Parmi les jeunes poètes allemands qui ne surent pas échapper à ce danger, je citerai seulement Hermann Conradi, — mort prématurément il y a déjà quelques années, — et à qui nous devons les Chants d’un Pécheur. Le souvenir de Baudelaire y est manifeste. Hermann Conradi a seulement cherché à aller en tout « plus loin » que l’auteur des Fleurs du Mal. Ses poèmes sont des « hymnes au péché ». L’amour n’y est jamais que sensualité, et tous les sentimens y sont ramenés à l’égoïsme. Le poète n’a qu’une pensée : faire le fanfaron de vices ; et la seule étoile qui luise dans cette nuit de pessimisme, c’est sa foi naïve en un « nouvel art ». On a d’ailleurs le sentiment qu’au fond Hermann Conradi dut être un homme meilleur qu’il ne veut bien le dire : son livre n’est qu’une sorte de gant de défi jeté aux « vieux », à ceux qui ne se reconnaissaient dans leurs vers que les plus nobles vertus ; et c’est donc simplement un mensonge opposé à un autre mensonge.

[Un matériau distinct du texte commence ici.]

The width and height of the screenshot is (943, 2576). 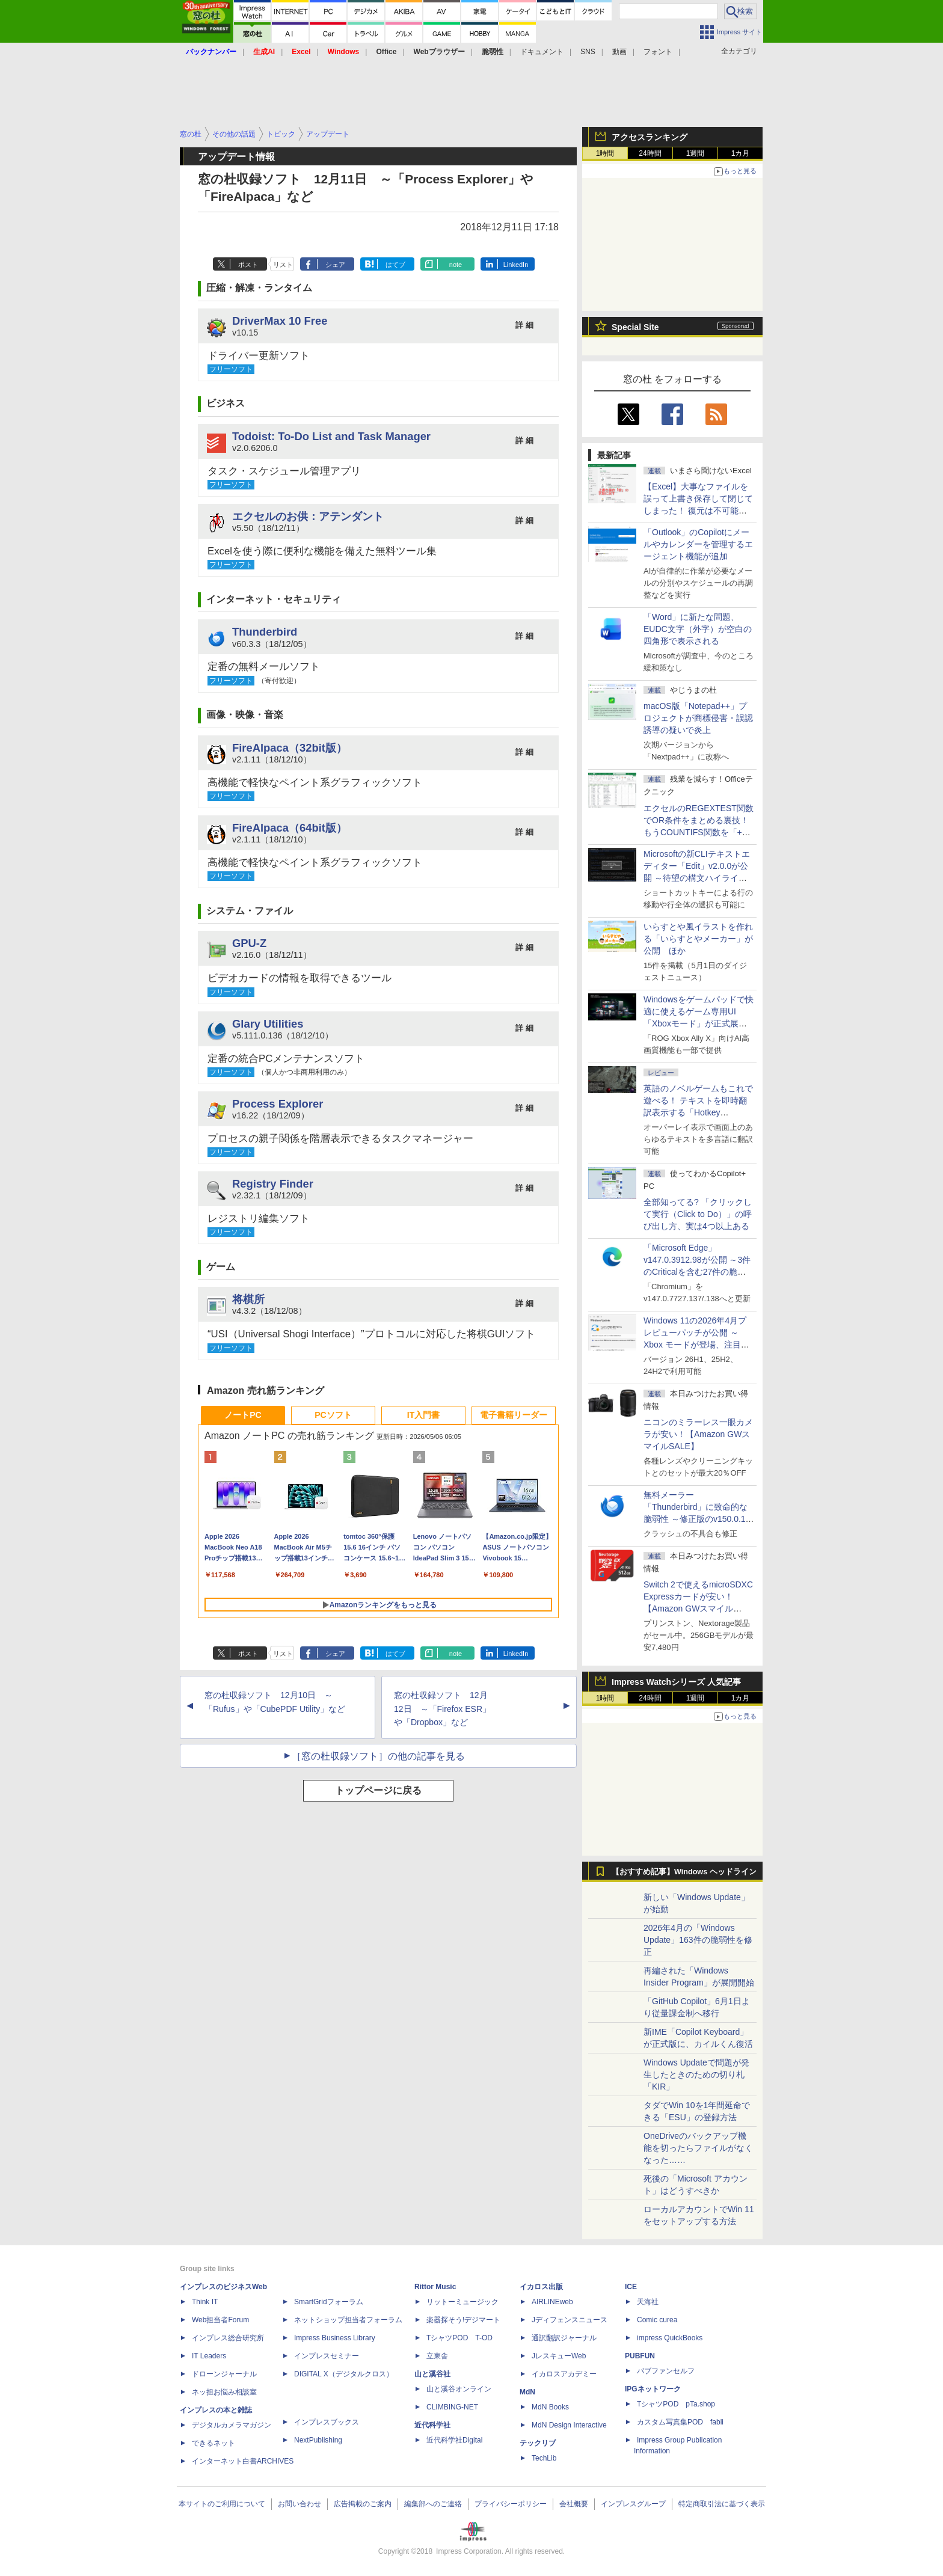 I want to click on 編集部へのご連絡, so click(x=433, y=2504).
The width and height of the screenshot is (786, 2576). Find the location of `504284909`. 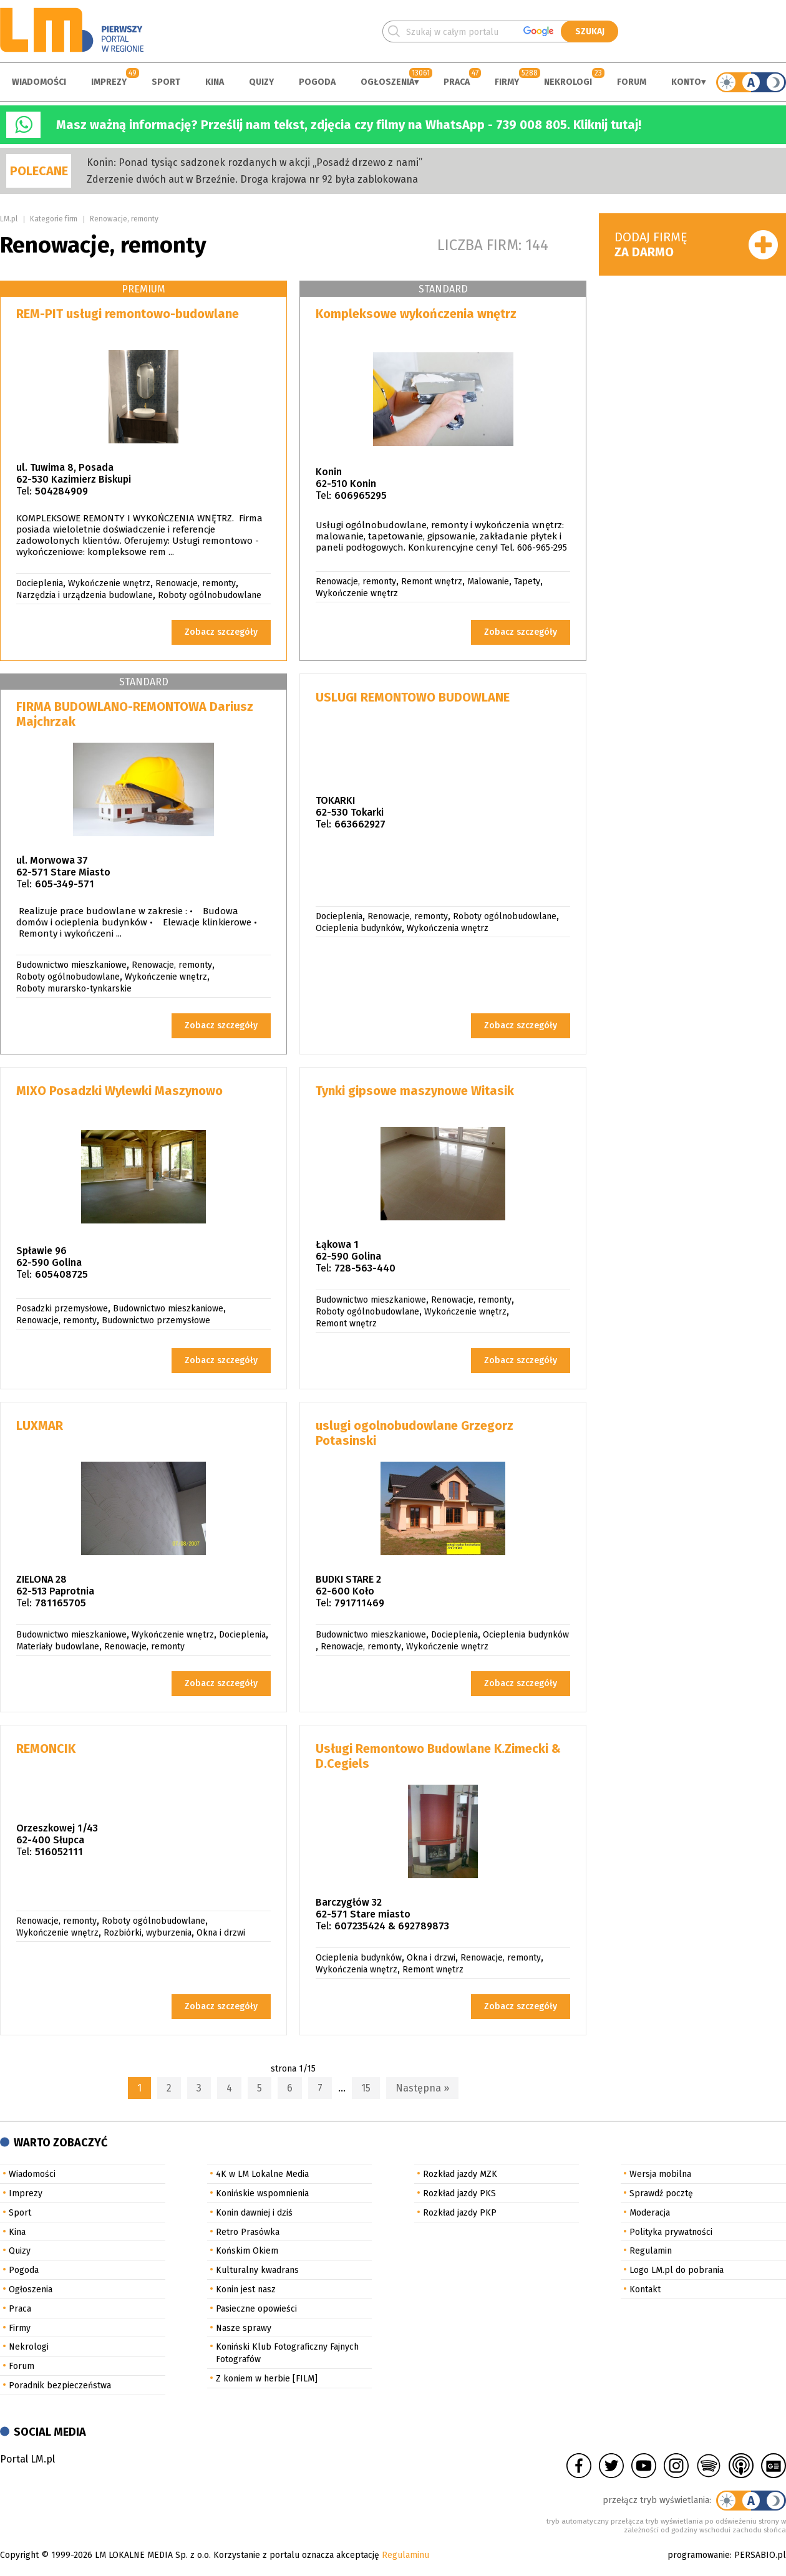 504284909 is located at coordinates (61, 491).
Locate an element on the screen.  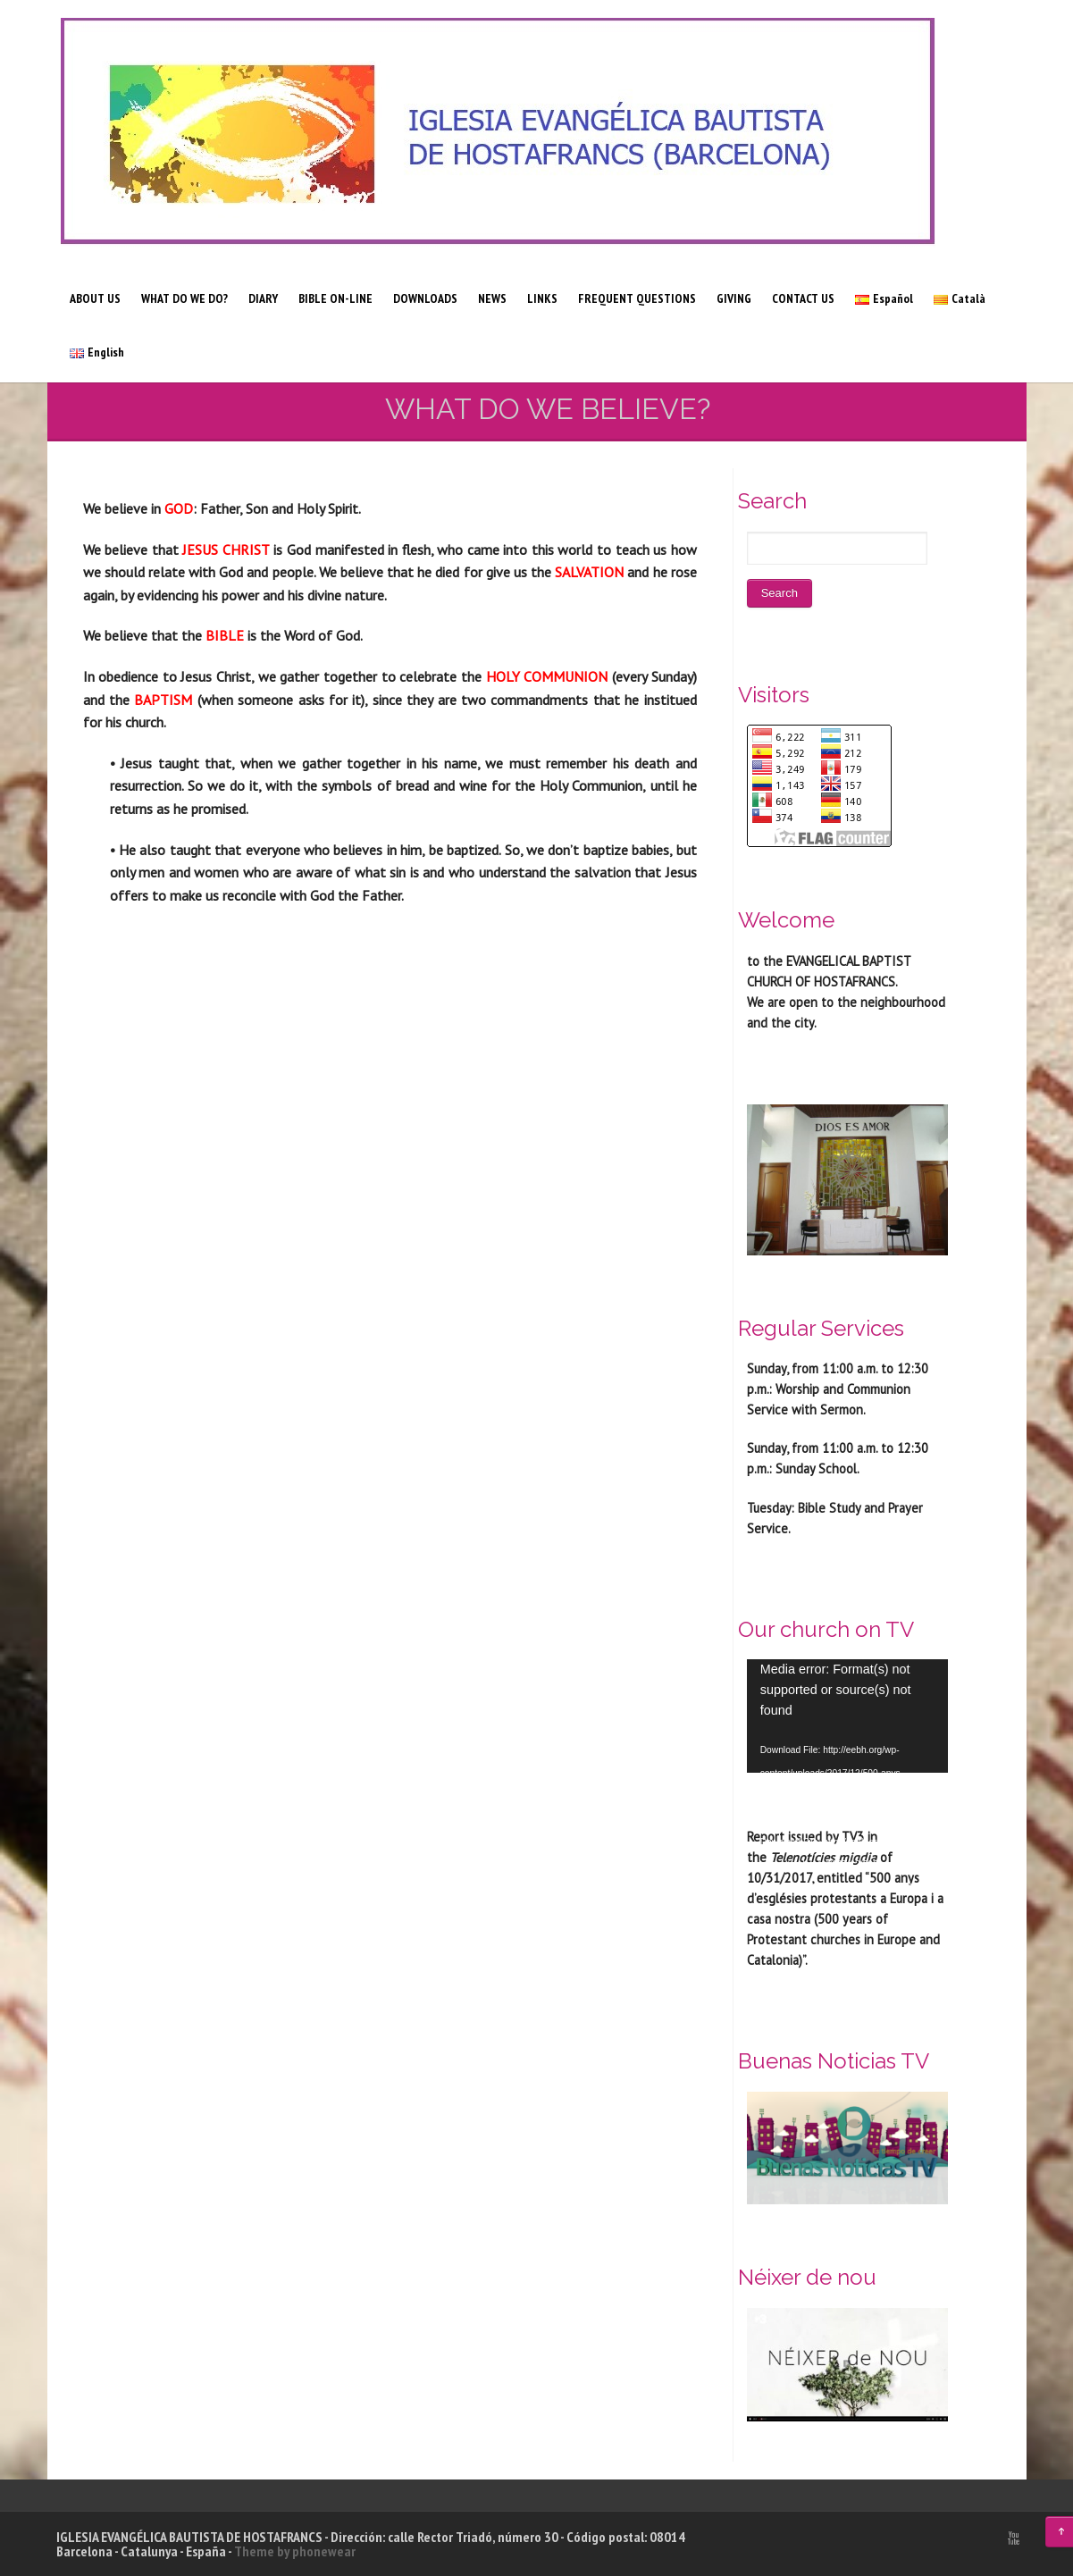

Le représentant le plus caractéristique de la tendance individualiste, et peut-être aujourd’hui le poète le plus en vue de toute la nouvelle jeune Allemagne, est M. Detlev de Liliencron. M. de Liliencron est déjà d’un certain âge, mais il appartient cependant tout à fait à la jeune génération littéraire. Il avait presque atteint la quarantaine lorsqu’il commença d’écrire, il y a dix ou douze ans. Il avait été quelques années officier dans l’armée prussienne, où il se distingua pendant la guerre d’Autriche. Démissionnaire, il mena ensuite une vie un peu aventureuse, rentra pour quelque temps dans les administrations civiles, et trouva enfin sa vraie voie dans la littérature et la poésie.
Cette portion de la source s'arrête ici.